Manipulation of API versions
If you see something like
/v*/ in the application’s request, where * is a number, then it’s likely that you can switch to an older version of the API. In the old API version, there may be weak protection, or it may not be presented at all. It is a relatively rare occurrence and occurs in the case when developers forget to remove the old version of the API in the production/staging environment.
/api/v4/login endpoint is responsible for a login request - checking the username and password. If 2FA is activated on the account, this request should be followed by
/endpoint/api/v4/2fa_check endpoint. If we replace the API version before encountering 2FA, in some cases, we can avoid it. Endpoint
/api/v3/login can lead to
/api/v3/login_successful?code=RANDOM, which gets an active user session because an endpoint
2fa_check was not implemented in this API version.
Another example is a rate limit was introduced in the request
/endpoint/api/v3/2fa_check allows you to brute-force the codes without any restrictions.
Improper Access Control in the backup codes request
Backup codes are generated promptly after 2FA is enabled and are available on a single request. After each subsequent call to the request, backup codes can be regenerated or remain unchanged (static codes).
Suppose there are CORS misconfigurations/XSS vulnerabilities and other bugs that allow you to “pull” backup codes from the
/api/backup-codes/show endpoint. In that case, the attacker could steal the codes and bypass 2FA if the username and password are known.

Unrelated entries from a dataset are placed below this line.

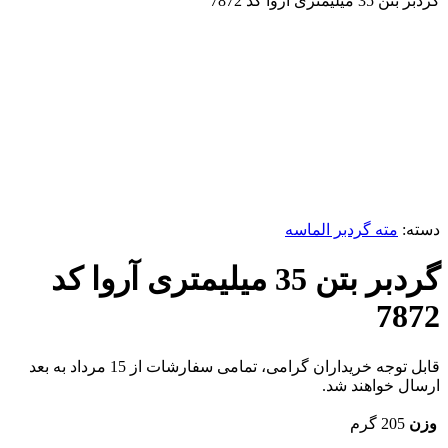
گردبر بتن 35 میلیمتری آروا کد 7872
برای بزرگنمایی کلیک کنید
دسته:
مته گردبر الماسه
گردبر بتن 35 میلیمتری آروا کد
7872
قابل توجه خریداران گرامی، تمامی سفارشات از 15 مرداد به بعد
ارسال خواهند شد.
وزن
205 گرم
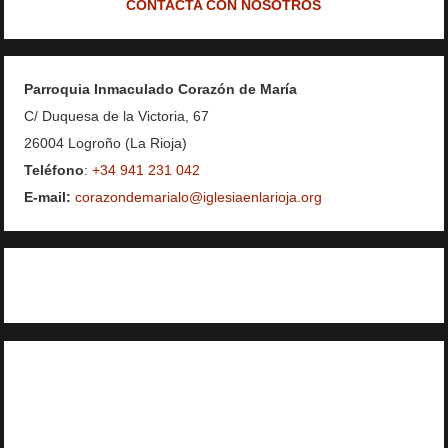
CONTACTA CON NOSOTROS
Parroquia Inmaculado Corazón de María
C/ Duquesa de la Victoria, 67
26004 Logroño (La Rioja)
Teléfono
:
+34 941 231 042
E-mail:
corazondemarialo@iglesiaenlarioja.org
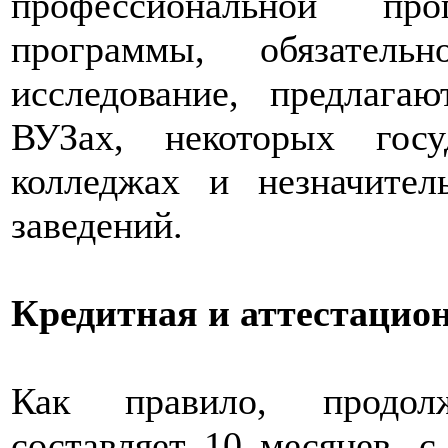
профессиональной про
программы, обязатель
исследование, предлага
ВУЗах, некоторых госу
колледжах и незначите
заведений.
Кредитная и аттестацио
Как правило, продолж
составляет 10 месяцев, с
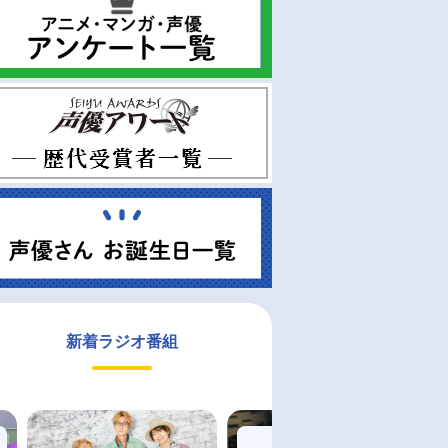
新着ラジオ番組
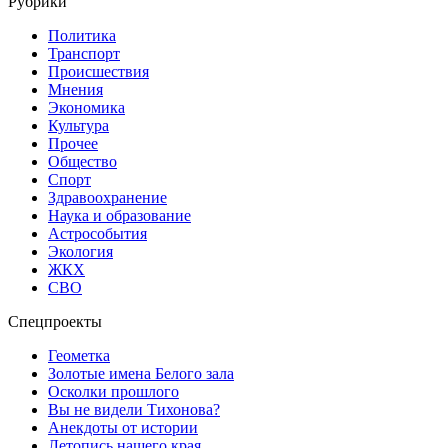
Рубрики
Политика
Транспорт
Происшествия
Мнения
Экономика
Культура
Прочее
Общество
Спорт
Здравоохранение
Наука и образование
Астрособытия
Экология
ЖКХ
СВО
Спецпроекты
Геометка
Золотые имена Белого зала
Осколки прошлого
Вы не видели Тихонова?
Анекдоты от истории
Летопись нашего края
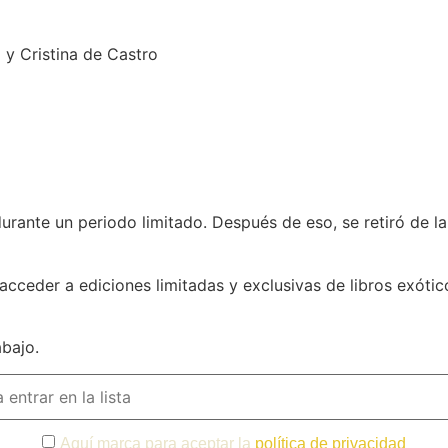
a y Cristina de Castro
urante un periodo limitado. Después de eso, se retiró de l
 acceder a ediciones limitadas y exclusivas de libros exóti
abajo.
Aquí marca para aceptar la
política de privacidad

Bonus: Developers of some companies create applications for generating their 2FA codes (examples are Salesforce and Valve). Due to the lack of security, this emphasis on independence from other authentication applications gives attackers an additional attack point for 2FA bypassing. The range of independent 2FA applications is quite extensive and gives those wishing to avoid 2FA protection more opportunities, space for creativity and increases the number of variations of 2FA bypasses.
In general, 2FA and social engenering awareness are one of the most reliable ways to protect your account unless developers store the current 2FA codes of all application users in the admin panel (and this has happened in my practice). If 2FA is implemented securely, there’s a lower chance that the attacker will get past it. I hope the information in the article was helpful for information security researchers, bug bounty hunters, and developers, and it’ll help to minimize the number of vulnerabilities in developing applications. Stay safe!